Seems like every 7 years or so the Legislature gets the “itch” to make significant reforms to the workers’ compensation system. SB 863 is by any measure a significant reform package and this is only a glance at five of the more common and/or controversial provisions that you have or are likely to encounter early in 2013 as the new law takes effect. Be sure to consult a more comprehensive summary (such as Susan England’overview), or a new version of the Labor Code, to bring yourself up to speed on all the changes and the effective date for each new provision. Case law will also help to define these changes as we move forward.
1. Labor Code Section 4062.2(b): Last Dance
The AME dance is no more. For all dates of injury, you are no longer required to propose an AME before requesting a Panel QME. However, you still have to provide the other side with 10 days notice before requesting a panel for an issue of compensability under LC Section 4060 or if you are objecting to the treating doctor’s opinions under LC Sections 4061 and 4062. It is not clear yet whether you need to allow an extra five days for mailing (CCP Section 1013), but the safer method until we know for sure would be to add the extra days before requesting the panel.
2. Labor Code Sections 4610.5 and 4610.6: (A Very) Independent Medical Review
There are many details that you need to know about the new Independent Medical Review (IMR) process, but perhaps the most important (and controversial) aspect is that IMR will be the exclusive remedy for an injured worker that decides to challenge a Utilization Review determination involving medical treatment. Decisions made by the Independent Review Organization (IRO) will be considered the determination of the administrative director and binding on all parties. The IRO must provide the parties and provider with an analysis of how they reached their decision, but the name(s) of the reviewer(s) will remain confidential.
There is a mechanism to appeal a determination to the WCAB on limited grounds, but the burden of proof is high and, even if successful, the determination is remanded for another independent review. The IMR process specifically does not allow the WCAB or higher courts to make a decision on medical necessity contrary to the determination made by the IRO. This is virtually certain to invite a constitutional due process challenge by applicants’ attorneys, so stay tuned.
The IMR process applies to all dates of injury after July 1, 2013.
3. Labor Code Section 4603.2(a)(2)-(3): Treatment Outside the MPN – Who Has Control?
For all dates of injury going forward, if you object to the injured workers’ choice of physician on the grounds the physician is not within your established Medical Provider Network (MPN), and there is a final determination that the injured worker was entitled to select the physician pursuant to Labor Code Section 4600, the injured worker will be allowed to continue treating with their choice of physician. This likely means your decision to accept or deny a claim becomes more critical in determining who will have long-term control of whether an MPN or non-MPN physician will provide medical treatment.

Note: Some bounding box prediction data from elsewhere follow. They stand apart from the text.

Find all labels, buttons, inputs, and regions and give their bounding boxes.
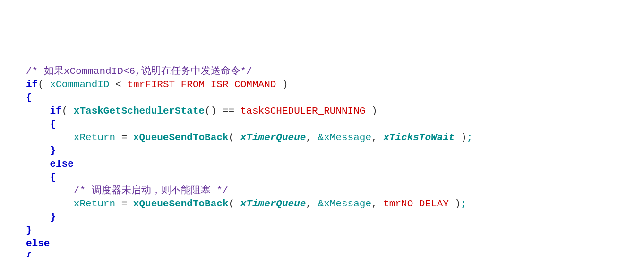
code-line-10: /* 调度器未启动，则不能阻塞 */: [26, 184, 625, 197]
argument: xTimerQueue: [240, 132, 306, 143]
comment-text: /* 调度器未启动，则不能阻塞 */: [74, 185, 229, 196]
code-line-1: /* 如果xCommandID<6,说明在任务中发送命令*/: [26, 65, 625, 78]
code-line-8: else: [26, 158, 625, 171]
eq-operator: ==: [216, 106, 240, 116]
paren-close: ): [276, 79, 288, 90]
code-line-12: }: [26, 211, 625, 224]
argument: xTicksToWait: [383, 132, 455, 143]
code-line-5: {: [26, 118, 625, 131]
brace-close: }: [50, 145, 56, 156]
code-line-13: }: [26, 224, 625, 237]
paren-close: ): [449, 198, 461, 209]
keyword-else: else: [26, 238, 50, 249]
code-line-6: xReturn = xQueueSendToBack( xTimerQueue,…: [26, 131, 625, 144]
semicolon: ;: [467, 132, 473, 143]
brace-open: {: [26, 251, 32, 257]
eq-operator: =: [115, 198, 133, 209]
constant: tmrNO_DELAY: [383, 198, 449, 209]
code-line-7: }: [26, 144, 625, 158]
code-line-15: {: [26, 250, 625, 257]
code-line-4: if( xTaskGetSchedulerState() == taskSCHE…: [26, 105, 625, 118]
paren-empty: (): [205, 106, 216, 116]
eq-operator: =: [115, 132, 133, 143]
keyword-if: if: [26, 79, 38, 90]
lt-operator: <: [109, 79, 127, 90]
address-of: &: [318, 198, 324, 209]
variable: xReturn: [74, 132, 115, 143]
brace-open: {: [50, 119, 56, 130]
code-line-9: {: [26, 171, 625, 184]
function-call: xQueueSendToBack: [133, 198, 229, 209]
comma: ,: [371, 198, 383, 209]
paren-open: (: [38, 79, 50, 90]
paren-open: (: [229, 132, 240, 143]
variable: xReturn: [74, 198, 115, 209]
brace-open: {: [50, 172, 56, 183]
constant: tmrFIRST_FROM_ISR_COMMAND: [127, 79, 276, 90]
comma: ,: [306, 132, 318, 143]
paren-open: (: [229, 198, 240, 209]
code-block: /* 如果xCommandID<6,说明在任务中发送命令*/if( xComma…: [26, 65, 625, 257]
code-line-3: {: [26, 91, 625, 105]
code-line-2: if( xCommandID < tmrFIRST_FROM_ISR_COMMA…: [26, 78, 625, 91]
variable: xCommandID: [50, 79, 109, 90]
keyword-if: if: [50, 106, 61, 116]
paren-open: (: [62, 106, 74, 116]
paren-close: ): [365, 106, 377, 116]
keyword-else: else: [50, 159, 73, 169]
function-call: xQueueSendToBack: [133, 132, 229, 143]
semicolon: ;: [461, 198, 467, 209]
address-of: &: [318, 132, 324, 143]
constant: taskSCHEDULER_RUNNING: [240, 106, 366, 116]
code-line-11: xReturn = xQueueSendToBack( xTimerQueue,…: [26, 197, 625, 211]
code-line-14: else: [26, 237, 625, 250]
argument: xTimerQueue: [240, 198, 306, 209]
argument: xMessage: [324, 132, 371, 143]
comma: ,: [306, 198, 318, 209]
paren-close: ): [455, 132, 466, 143]
brace-open: {: [26, 92, 32, 103]
comment-text: /* 如果xCommandID<6,说明在任务中发送命令*/: [26, 66, 252, 77]
brace-close: }: [26, 225, 32, 236]
comma: ,: [371, 132, 383, 143]
brace-close: }: [50, 212, 56, 222]
function-call: xTaskGetSchedulerState: [74, 106, 205, 116]
argument: xMessage: [324, 198, 371, 209]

Disputes over whether the injured worker must treat within the MPN are now specifically allowed as an issue upon which to request an expedited hearing under LC Section 5502(b). In addition, it is important to note that when an expedited hearing is requested in reference to an MPN dispute, no other issues will be heard until it is resolved.
4. Labor Code Section 4658 (d)(2): No More Ups and Downs
Most everyone reading this is already pleased to know that for all injuries on or after January 1, 2013 there is no longer a requirement to increase or decrease an injured worker’s permanent disability by 15% based on whether or not the employer is able to return an employee to regular, modified, or alternative work. Unfortunately, you still need to do the math for claims made before the start of the year.
5. Labor Code Section 4660.1(c)(1)-(2): Catastrophe or Consequence
In an effort to eliminate questionable consequential claims for injuries occurring on or after January 1, 2013 caused by a physical injury, the Legislature created this new section to prevent add-ons for permanent disability due to alleged “sleep dysfunction, sexual dysfunction, or psychiatric disorder.” It is important to note this only prohibits permanent disability add-ons for these conditions, not medical treatment.
We can expect there will be litigation over when these conditions are considered the consequence of a physical injury versus when they are considered the direct result of a “catastrophic injury” or “violent act,” which are specific exceptions to the no add-on rule.